The Greens claim that, over a number of decades, European legislation has increasingly restricted access to seeds, especially since industrial agriculture has become the dominant model of farming. Current seed laws, as well as those being proposed by DG Sanco, are devised to benefit a few large seed houses that furnish the current agricultural paradigm, they say.

 

As a result of complicated and costly tests, registration procedures and restrictions, smaller farmers and growers and those producing traditional and heritage seeds will be muscled out and increasingly marginalised under the new regulatory regime. Organic and small farm groups have said this will affect the diversity of seed available in Europe, further threatening lesser-used varieties and diminishing overall agricultural diversity.
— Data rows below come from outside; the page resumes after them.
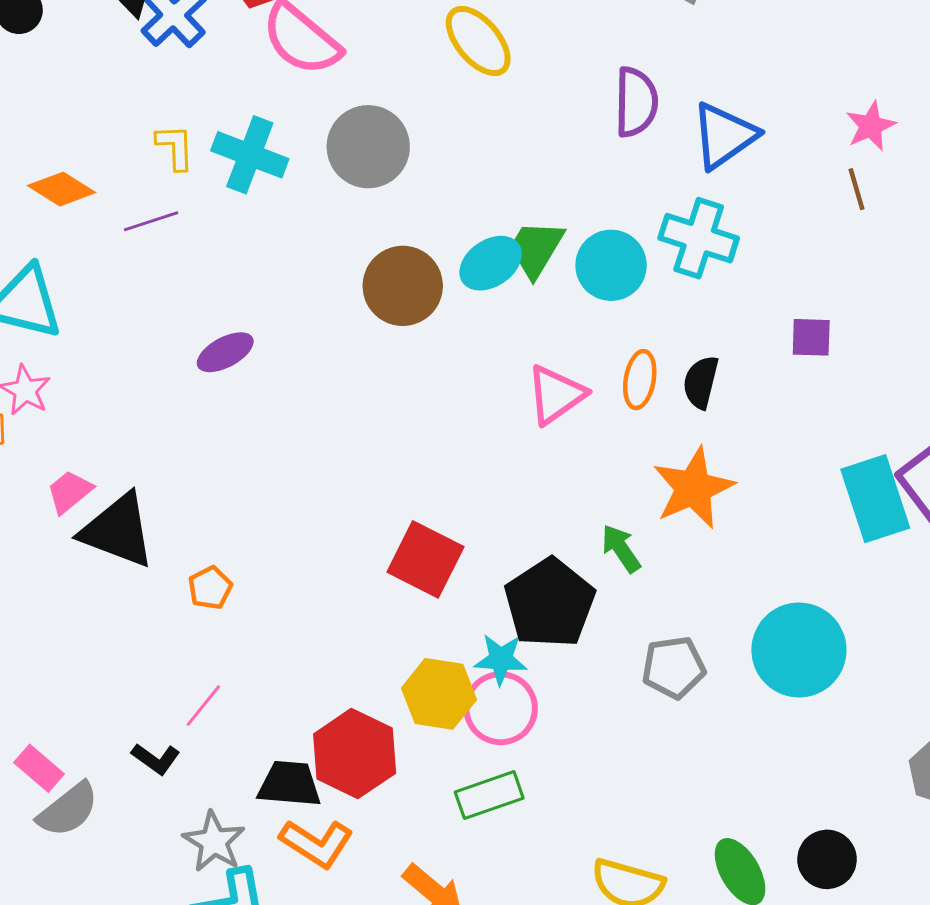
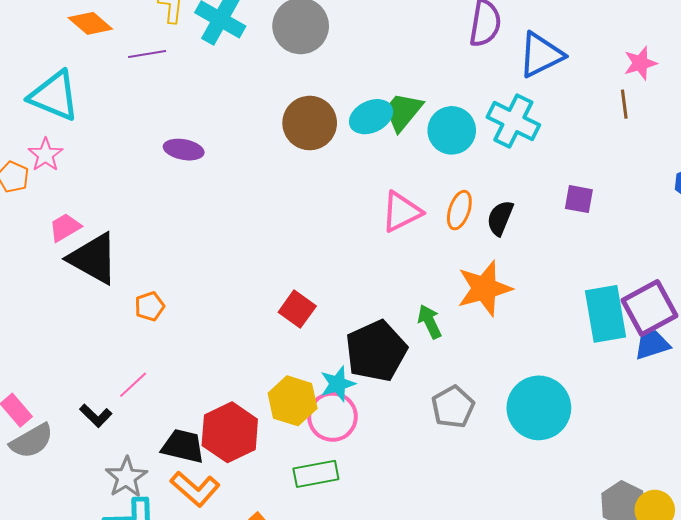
purple ellipse: (225, 352) -> (184, 150), turned 30
red square: (425, 559) -> (297, 309), size x0.7
cyan star: (501, 659) -> (338, 384), turned -30
gray pentagon: (674, 667) -> (453, 407), turned -30

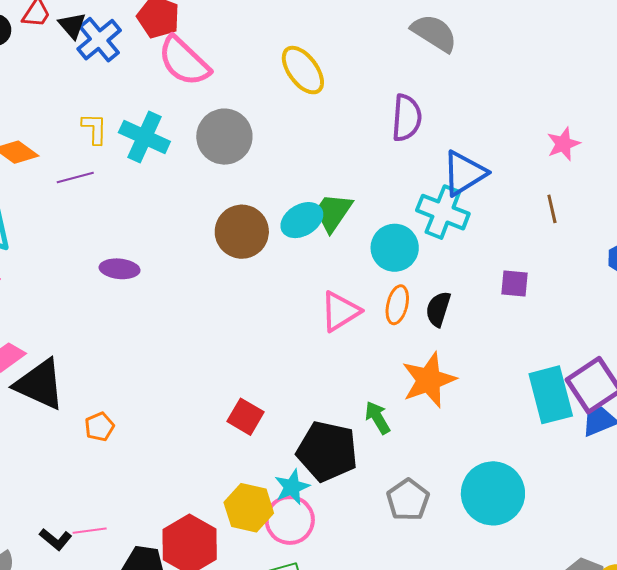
blue triangle: (541, 55) -> (464, 173), moved
brown line: (624, 104) -> (552, 209), moved
cyan circle: (452, 130) -> (395, 248), moved
black pentagon: (376, 351) -> (327, 451), turned -30
pink line: (133, 385) -> (90, 531), moved, turned 40

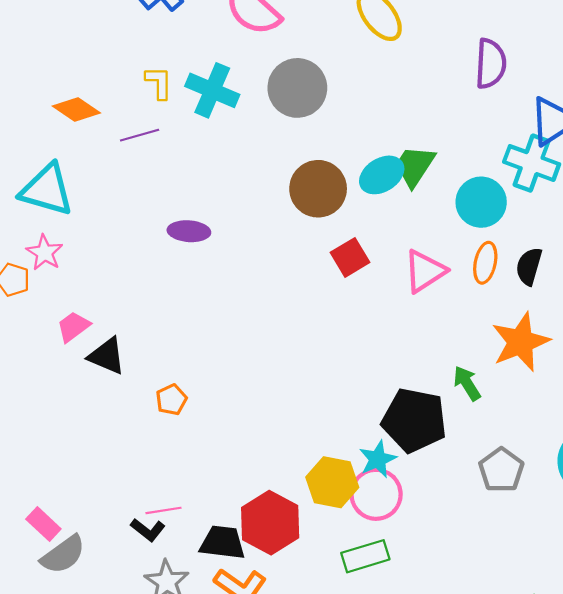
black triangle: (40, 384) -> (107, 356), size x0.7
red square: (245, 417) -> (350, 257), moved, turned 30
black L-shape: (56, 539) -> (148, 530), moved

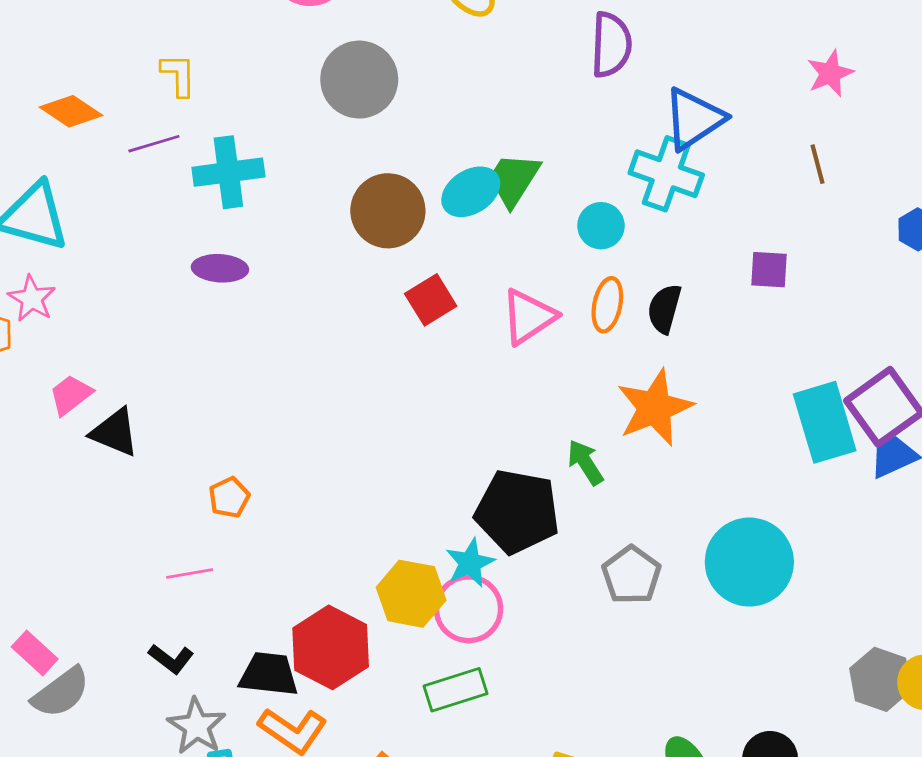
cyan cross: (212, 90) -> (228, 172), moved, turned -30
cyan circle: (481, 202) -> (601, 226), size x0.7
orange pentagon: (171, 400) -> (229, 497), moved
pink line: (164, 510) -> (190, 574), moved

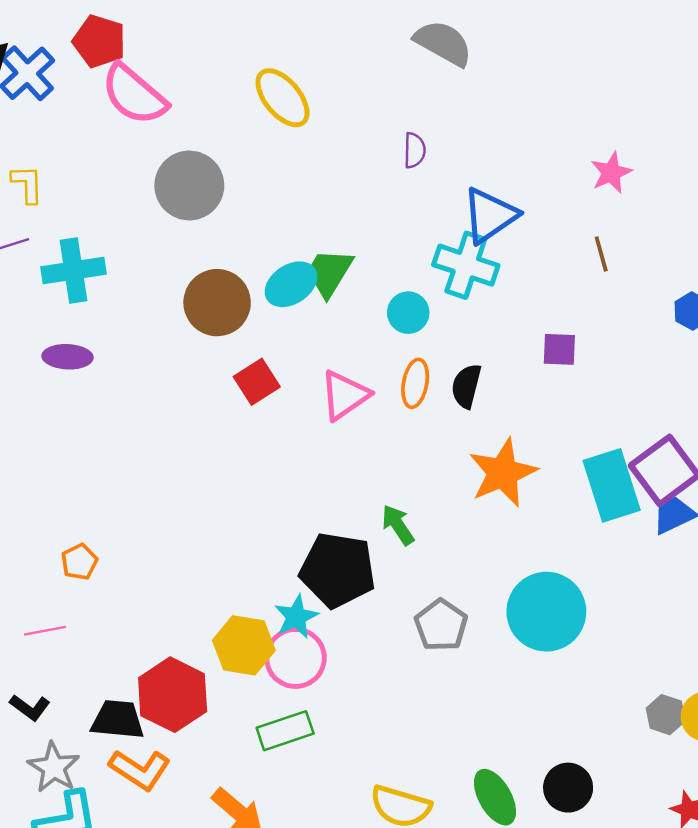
purple semicircle: (611, 45) -> (415, 150), size x0.6
orange star: (655, 408) -> (503, 473), moved
gray hexagon: (880, 679) -> (666, 715), size x0.7

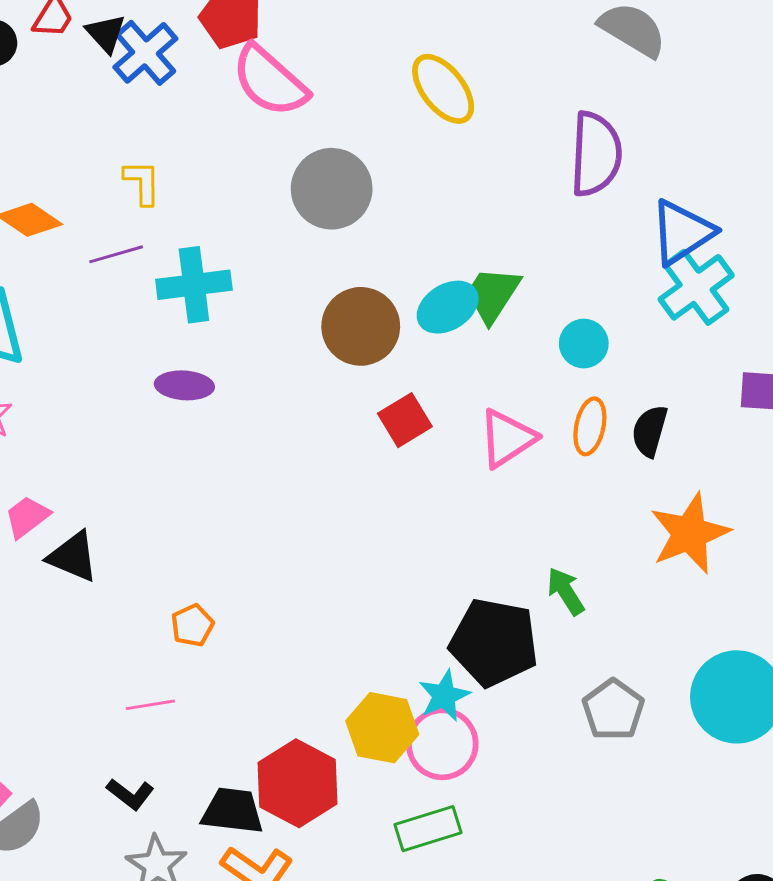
purple semicircle: (415, 150) -> (596, 154), size x2.0
cyan cross: (466, 265) -> (696, 287), moved, turned 34

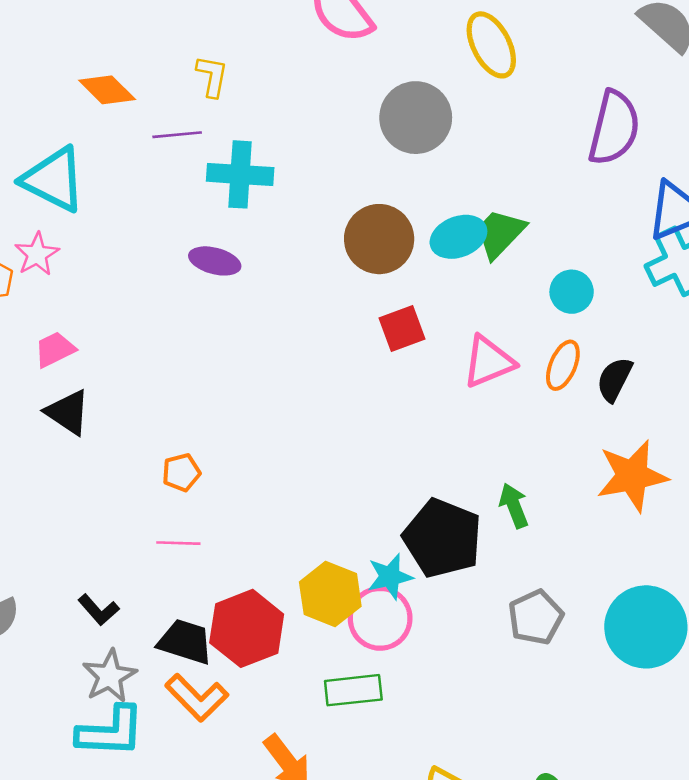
gray circle: (332, 189) -> (416, 118), moved
black triangle: (73, 557) -> (68, 412), moved
pink line: (150, 705) -> (178, 543), moved

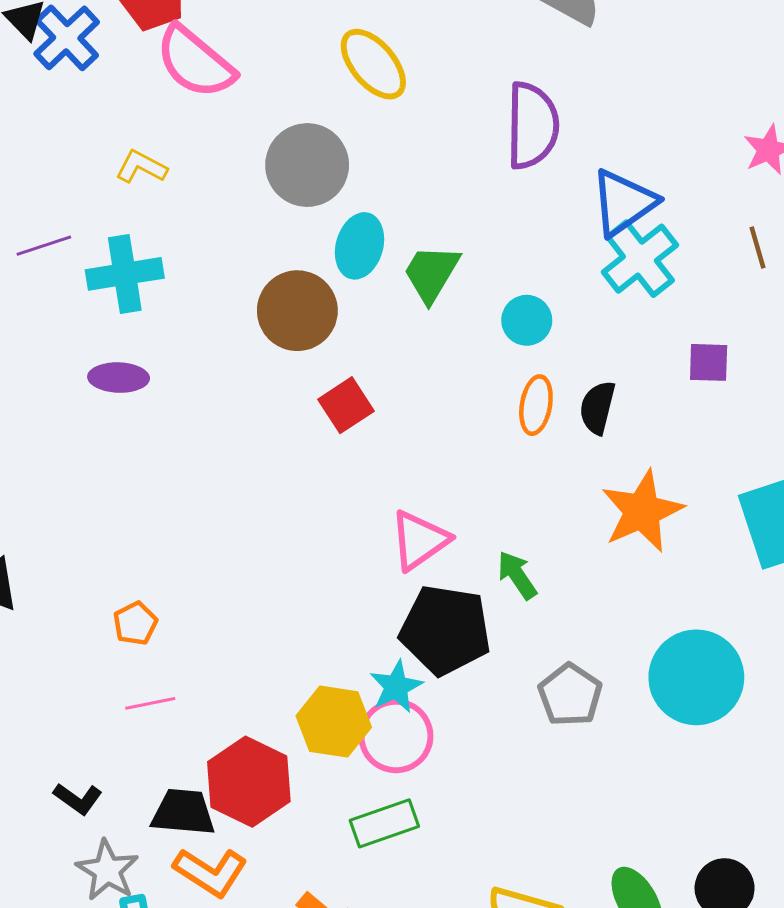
yellow L-shape: (212, 76) -> (141, 167), moved, turned -60
cyan ellipse: (458, 237) -> (360, 246), moved, turned -40
pink triangle: (488, 362) -> (419, 540), moved

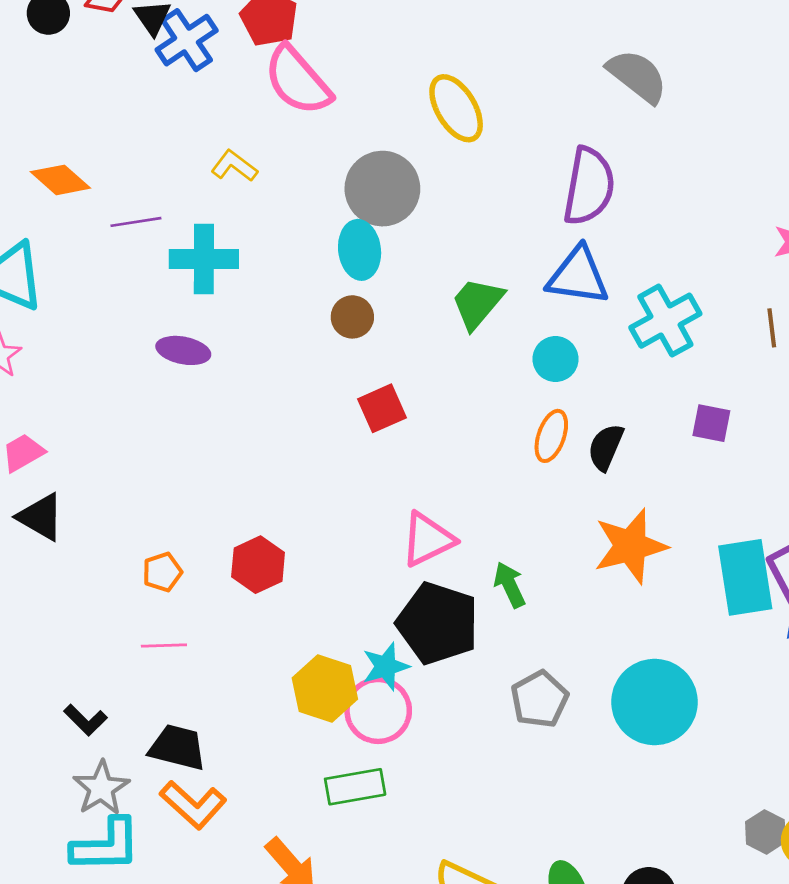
blue triangle: (623, 203) -> (578, 276), moved, turned 34
cyan ellipse: (360, 246) -> (360, 250), moved, turned -32
brown circle: (297, 311) -> (352, 317), size x0.6
red hexagon: (249, 782) -> (258, 565), moved, size x0.7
Agricultural diversity 'imperative for human survival'

 

The UN Food and Agriculture Organisation maintains that such diversity is essential if humanity hopes to cope with the effects of climate change and disease, or achieve global food security, through providing richer genetic resources that will enable crops to respond well to certain climatic conditions or provide vital disease resistance.

 

In April this year, FAO Deputy Director-General Dan Gustafson said, "FAO believes that adaptation of the agriculture sector is not merely an option, but an imperative for human survival, and genetic resources will form an essential part of any adaptation strategy."

 

FAO estimates that over the course of the last century, about 75 percent of crop genetic diversity has been lost as farmers worldwide switched to genetically uniform, high-yielding varieties and abandoned multiple local varieties. Although the varieties do carry certain benefits, the shift has resulted in more homogenous, less hardy and often less nutritious crops.

 

Speaking at the launch of the EU Greens' campaign, which coincided with Mahatma Ghandi's birthday, Professor Shiva said, "We are reminded that in the spirit of Gandhi, civil disobedience is necessary, when laws undermine our rights, depriving us of our common goods.  Seeds are such a common good. They are a gift of nature and the result of centuries of hard work of farmers around the planet, who have selected, conserved and bred seeds. They are the source of life and the first link in our food chain."